About this exercise —
Strip out the pictures and output each remaining line of the data word for word.

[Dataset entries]
------------------------------------------------
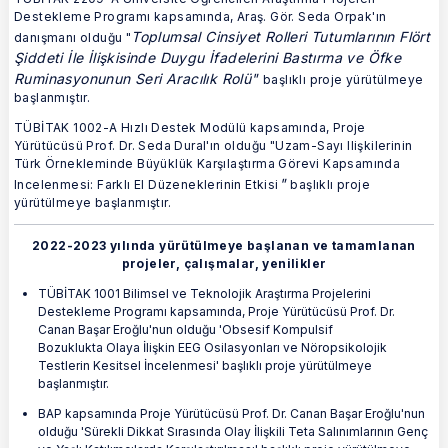
Destekleme Programı kapsamında, Araş. Gör. Seda Orpak'ın
Toplumsal Cinsiyet Rolleri Tutumlarının Flört
danışmanı olduğu "
Şiddeti İle İlişkisinde Duygu İfadelerini Bastırma ve Öfke
Ruminasyonunun Seri Aracılık Rolü
"
başlıklı proje yürütülmeye
başlanmıştır.
TÜBİTAK 1002-A Hızlı Destek Modülü kapsamında, Proje
Yürütücüsü Prof. Dr. Seda Dural'ın olduğu "Uzam-Sayı Ilişkilerinin
Türk Örnekleminde Büyüklük Karşılaştırma Görevi Kapsamında
"
Incelenmesi: Farklı El Düzeneklerinin Etkisi
başlıklı proje
yürütülmeye başlanmıştır.
2022-2023 yılında yürütülmeye başlanan ve tamamlanan
projeler, çalışmalar, yenilikler
TÜBİTAK 1001 Bilimsel ve Teknolojik Araştırma Projelerini
Destekleme Programı kapsamında, Proje Yürütücüsü Prof. Dr.
Canan Başar Eroğlu'nun olduğu 'Obsesif Kompulsif
Bozuklukta Olaya İlişkin EEG Osilasyonları ve Nöropsikolojik
Testlerin Kesitsel İncelenmesi' başlıklı proje yürütülmeye
başlanmıştır.
BAP kapsamında Proje Yürütücüsü Prof. Dr. Canan Başar Eroğlu'nun
olduğu 'Sürekli Dikkat Sırasında Olay İlişkili Teta Salınımlarının Genç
------------------------------------------------
Answer to this problem —
Destekleme Programı kapsamında, Araş. Gör. Seda Orpak'ın
Toplumsal Cinsiyet Rolleri Tutumlarının Flört
danışmanı olduğu "
Şiddeti İle İlişkisinde Duygu İfadelerini Bastırma ve Öfke
Ruminasyonunun Seri Aracılık Rolü
"
başlıklı proje yürütülmeye
başlanmıştır.
TÜBİTAK 1002-A Hızlı Destek Modülü kapsamında, Proje
Yürütücüsü Prof. Dr. Seda Dural'ın olduğu "Uzam-Sayı Ilişkilerinin
Türk Örnekleminde Büyüklük Karşılaştırma Görevi Kapsamında
"
Incelenmesi: Farklı El Düzeneklerinin Etkisi
başlıklı proje
yürütülmeye başlanmıştır.
2022-2023 yılında yürütülmeye başlanan ve tamamlanan
projeler, çalışmalar, yenilikler
TÜBİTAK 1001 Bilimsel ve Teknolojik Araştırma Projelerini
Destekleme Programı kapsamında, Proje Yürütücüsü Prof. Dr.
Canan Başar Eroğlu'nun olduğu 'Obsesif Kompulsif
Bozuklukta Olaya İlişkin EEG Osilasyonları ve Nöropsikolojik
Testlerin Kesitsel İncelenmesi' başlıklı proje yürütülmeye
başlanmıştır.
BAP kapsamında Proje Yürütücüsü Prof. Dr. Canan Başar Eroğlu'nun
olduğu 'Sürekli Dikkat Sırasında Olay İlişkili Teta Salınımlarının Genç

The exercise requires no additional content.